May 23, 2016 | Samantha Barnes

blog-ga-users-two-calculations-tinypng

“Users” is easily one of the most frequently used metrics in Google Analytics. We love it because it gives us information that spans multiple sessions. However, as you’ll see below – it’s also one of the most misunderstood metrics, with significant measurement and reporting challenges.

How Well Do You Know the Users Metric?

Contrary to popular belief, the Users metric in standard Google Analytics views doesn’t really represent individual users and people. Rather, this number is based on a cookie that is set by the user’s browser. That means if you access the website from a different browser or device, you might be counted as multiple users.

This cookie allows us to see how frequently users come back to the site, whether it takes multiple sessions to convert, and even lets us set custom information to our users with custom dimensions like persona or prospective lead. Amanda Schroeder gives great examples on defining audiences this way.

To find how many users came to your site within a timeframe, the typical way to get this metric is to go to Audience > Overview. This is the quickest way to answer that question and because it is a standard report, it is unsampled no matter how many sessions were in the timeframe. But watch out – notice that if you add any segment in addition to All Sessions, the User metric for All Sessions will change.

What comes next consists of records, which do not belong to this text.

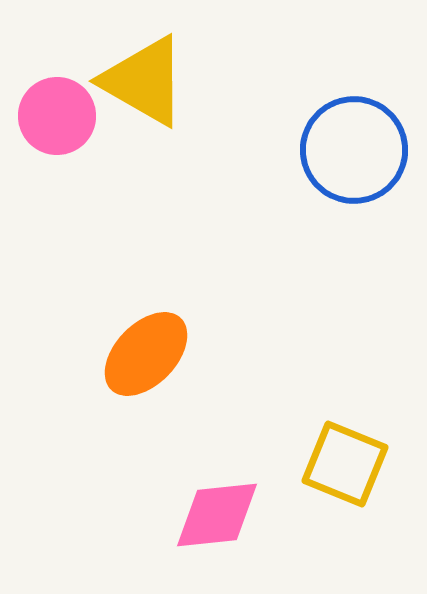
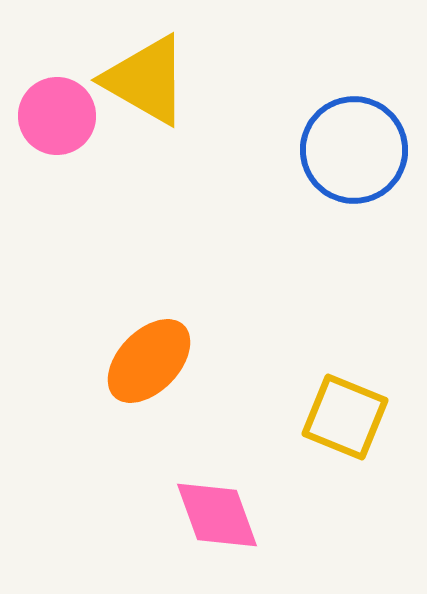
yellow triangle: moved 2 px right, 1 px up
orange ellipse: moved 3 px right, 7 px down
yellow square: moved 47 px up
pink diamond: rotated 76 degrees clockwise
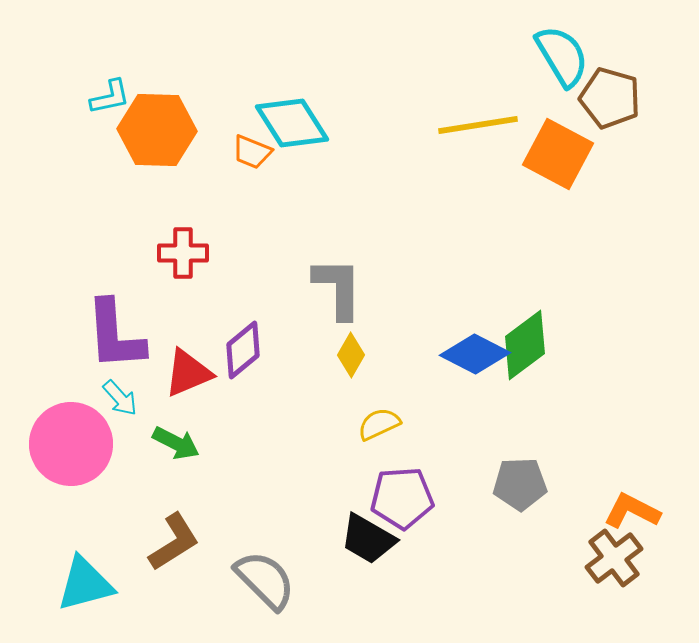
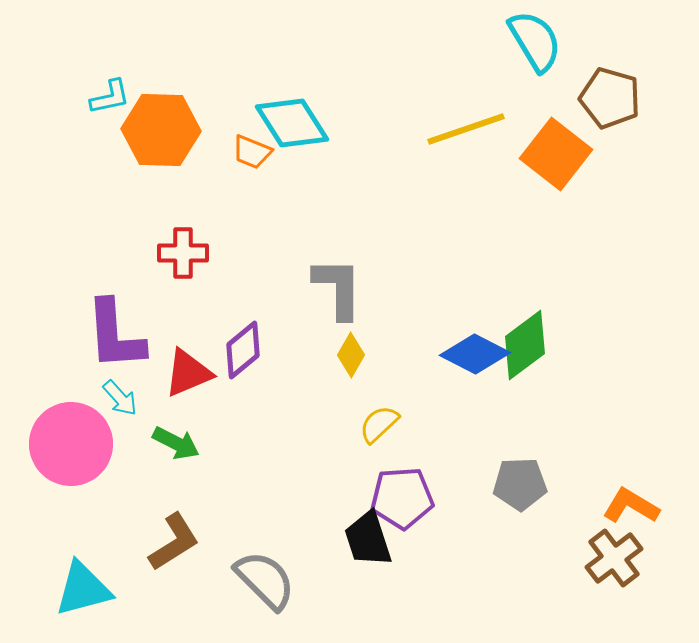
cyan semicircle: moved 27 px left, 15 px up
yellow line: moved 12 px left, 4 px down; rotated 10 degrees counterclockwise
orange hexagon: moved 4 px right
orange square: moved 2 px left; rotated 10 degrees clockwise
yellow semicircle: rotated 18 degrees counterclockwise
orange L-shape: moved 1 px left, 5 px up; rotated 4 degrees clockwise
black trapezoid: rotated 42 degrees clockwise
cyan triangle: moved 2 px left, 5 px down
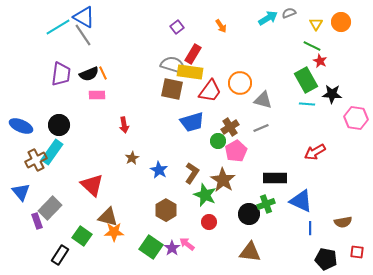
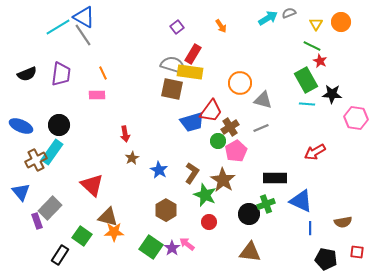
black semicircle at (89, 74): moved 62 px left
red trapezoid at (210, 91): moved 1 px right, 20 px down
red arrow at (124, 125): moved 1 px right, 9 px down
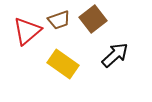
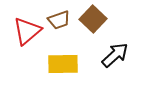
brown square: rotated 8 degrees counterclockwise
yellow rectangle: rotated 36 degrees counterclockwise
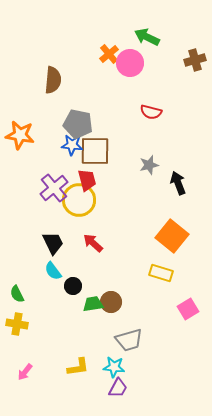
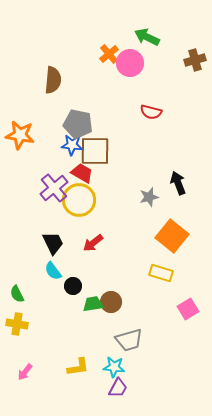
gray star: moved 32 px down
red trapezoid: moved 5 px left, 7 px up; rotated 45 degrees counterclockwise
red arrow: rotated 80 degrees counterclockwise
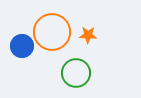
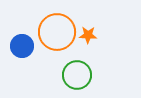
orange circle: moved 5 px right
green circle: moved 1 px right, 2 px down
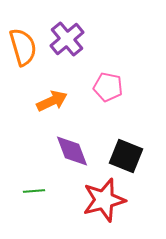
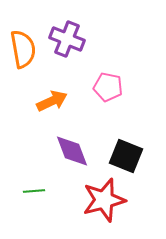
purple cross: rotated 28 degrees counterclockwise
orange semicircle: moved 2 px down; rotated 6 degrees clockwise
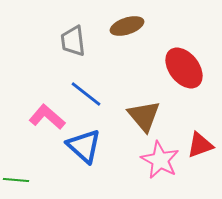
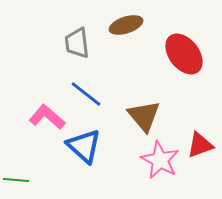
brown ellipse: moved 1 px left, 1 px up
gray trapezoid: moved 4 px right, 2 px down
red ellipse: moved 14 px up
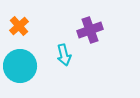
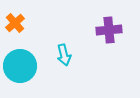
orange cross: moved 4 px left, 3 px up
purple cross: moved 19 px right; rotated 15 degrees clockwise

The reason for this difference isn’t a bug, it’s due to the two different ways users are calculated by Google Analytics.

I’ll get more specific on where this difference could be a hazard by causing large inaccuracies.

Behind the Scenes

When you open Google Analytics, you’re immediately looking at a standard report. Any of the reports in the left-hand navigation is a standard report as well. These reports are dimensions, metrics, and graphs that are predefined by Google Analytics and answer a wide variety of questions.

The standard reports in Google Analytics are unsampled because they are based on tables that have already been added together by date (so no calculation has to be done). If I am looking at one day’s data and change the date to add another day, metrics from Day 1 are added to Day 2 and those numbers are what we see in the standard report.

For pageviews and sessions, this number is as accurate as it can be because neither metric can span multiple days (sessions time out at midnight according to the View’s timezone). The users metric is more complex because some of Day 1 users may be Day 2 users as well, so the numbers can’t just be added together. So, Google Analytics relies on the following calculation methods.

Pre-Calculated

To provide the Users metric in the Audience Overview standard report, additional data is added to the table. The new information includes the number of sessions and what time each session occurred (based on the user’s browser in this case).

So if you’re looking at your Audience Overview report, the number of users you see listed has been calculated ahead of time and was ready as soon as you loaded the report.

Calculated on the Fly

This second method in which users are calculated skips the pre-aggregated tables completely and goes back to the raw, unprocessed data. This calculation is based on a much larger set of data, which makes it more accurate. Because there’s more data, this also explains why ad-hoc reports are prone to sampling and generally take longer.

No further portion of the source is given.